### [Exercise instructions]
Once the line with "9-LTPZ-RDEC-SMO1F & P509-47WT-5M54-6YJP4" is found, repeat it and all later lines exactly through the end of the listing below, with the pictures left out.
==================================================
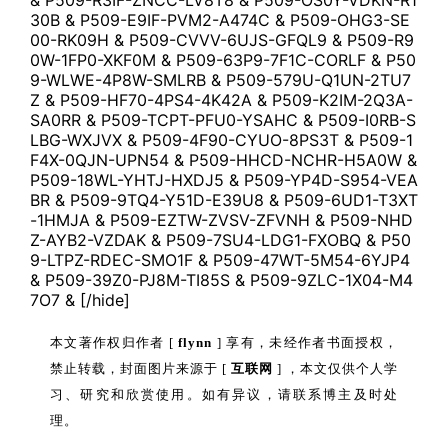
& P509-R3IF-ZNCC-LV8T8 & P509-OS0Y-VDKN-R1
30B & P509-E9IF-PVM2-A474C & P509-OHG3-SE
00-RK09H & P509-CVVV-6UJS-GFQL9 & P509-R9
0W-1FP0-XKF0M & P509-63P9-7F1C-CORLF & P50
9-WLWE-4P8W-SMLRB & P509-579U-Q1UN-2TU7
Z & P509-HF70-4PS4-4K42A & P509-K2IM-2Q3A-
SA0RR & P509-TCPT-PFU0-YSAHC & P509-I0RB-S
LBG-WXJVX & P509-4F90-CYUO-8PS3T & P509-1
F4X-0QJN-UPN54 & P509-HHCD-NCHR-H5A0W &
P509-18WL-YHTJ-HXDJ5 & P509-YP4D-S954-VEA
BR & P509-9TQ4-Y51D-E39U8 & P509-6UD1-T3XT
-1HMJA & P509-EZTW-ZVSV-ZFVNH & P509-NHD
Z-AYB2-VZDAK & P509-7SU4-LDG1-FXOBQ & P50
9-LTPZ-RDEC-SMO1F & P509-47WT-5M54-6YJP4
& P509-39Z0-PJ8M-TI85S & P509-9ZLC-1X04-M4
7O7 & [/hide]
本文著作权归作者 [
flynn
] 享有，未经作者书面授权，
禁止转载，封面图片来源于 [
互联网
] ，本文仅供个人学
习、研究和欣赏使用。如有异议，请联系博主及时处
理。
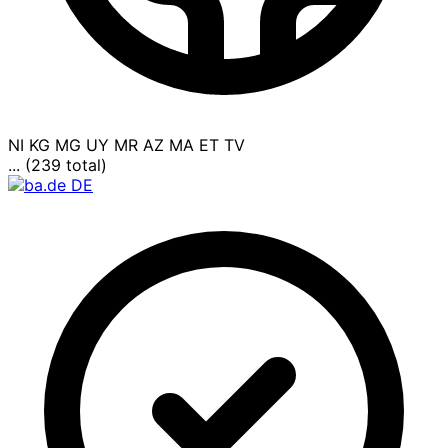
NI
KG
MG
UY
MR
AZ
MA
ET
TV
... (239 total)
==================================================
### [Solution for this exercise]
9-LTPZ-RDEC-SMO1F & P509-47WT-5M54-6YJP4
& P509-39Z0-PJ8M-TI85S & P509-9ZLC-1X04-M4
7O7 & [/hide]
本文著作权归作者 [
flynn
] 享有，未经作者书面授权，
禁止转载，封面图片来源于 [
互联网
] ，本文仅供个人学
习、研究和欣赏使用。如有异议，请联系博主及时处
理。
NI
KG
MG
UY
MR
AZ
MA
ET
TV
... (239 total)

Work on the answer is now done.